The NHK Tokushima Broadcasting Station (NHK徳島放送局, NHK Tokushima Hoso Kyoku) is a unit of the NHK that oversees terrestrial broadcasting in Tokushima Prefecture.

==History==
NHK started radio broadcasts in Tokushima on July 23, 1933 (JOXK). Since 1973, NHK only operates one AM radio station in the prefecture, as the Radio 2 station (JOXB) was shut down in order for the Osaka station to increase its power. The Ikeda relay station, which used to relay the Osaka station, has switched in the 2000s to the jurisdiction of the Matsuyama station following the conversion of television signals to digital.

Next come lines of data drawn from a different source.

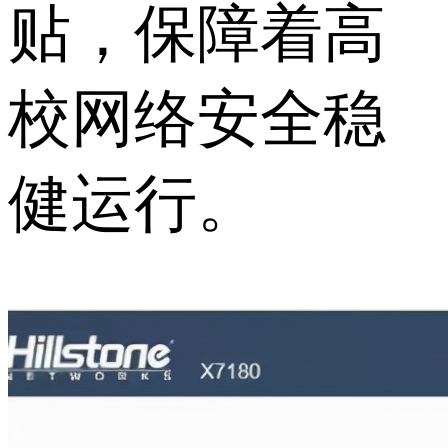
贴，保障着高
校网络安全稳
健运行。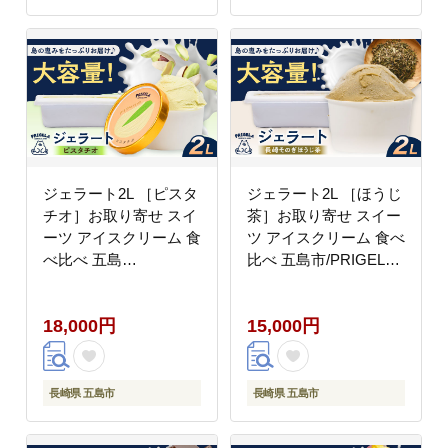
ジェラート2L ［ピスタ
ジェラート2L ［ほうじ
チオ］お取り寄せ スイ
茶］お取り寄せ スイー
ーツ アイスクリーム 食
ツ アイスクリーム 食べ
べ比べ 五島
比べ 五島市/PRIGELA
市/PRIGELA [PFV005]
[PFV007]
18,000円
15,000円
長崎県 五島市
長崎県 五島市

In the late 1960s, the Tokushima station held two firsts in Japanese broadcasting. On February 20, 1968, it opened the first UHF television station in Japan, which was the Tokushima station of NHK Educational TV. In March 1969, NHK Tokushima started its FM broadcasting, and in September, NHK Tokushima held the first televised public opinion broadcast for the elections for the post of governor of Tokushima Prefecture.

On March 20, 1973, NHK Tokushima Radio 2 station was abolished in order for the Osaka station to increase its power.

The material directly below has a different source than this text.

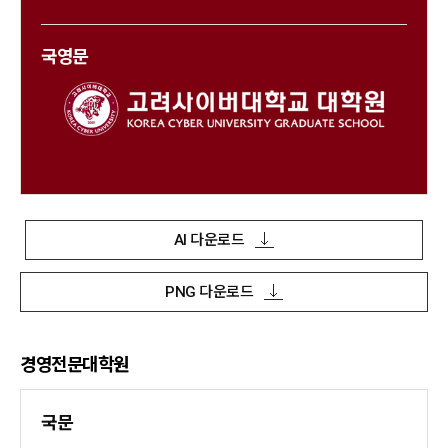
국영문
AI 다운로드
PNG 다운로드
경영전문대학원
국문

In September 1985, NHK Tokushima emergency warning broadcast begins. In August 1986, NHK Tokushima General TV audio multiplex broadcasting begins.

On September 4, 2006, NHK Tokushima starts broadcasting from the current building, and digital terrestrial television broadcasting begins in October.

On May 22, 2023, local programs were added to the NHK+ platform.

In case the Nankai Trough Earthquake happens, the NHK Tokushima Broadcasting Station has a satellite studio located at a short distance from the main building to allow the continuation of broadcasting and editing in case of emergency.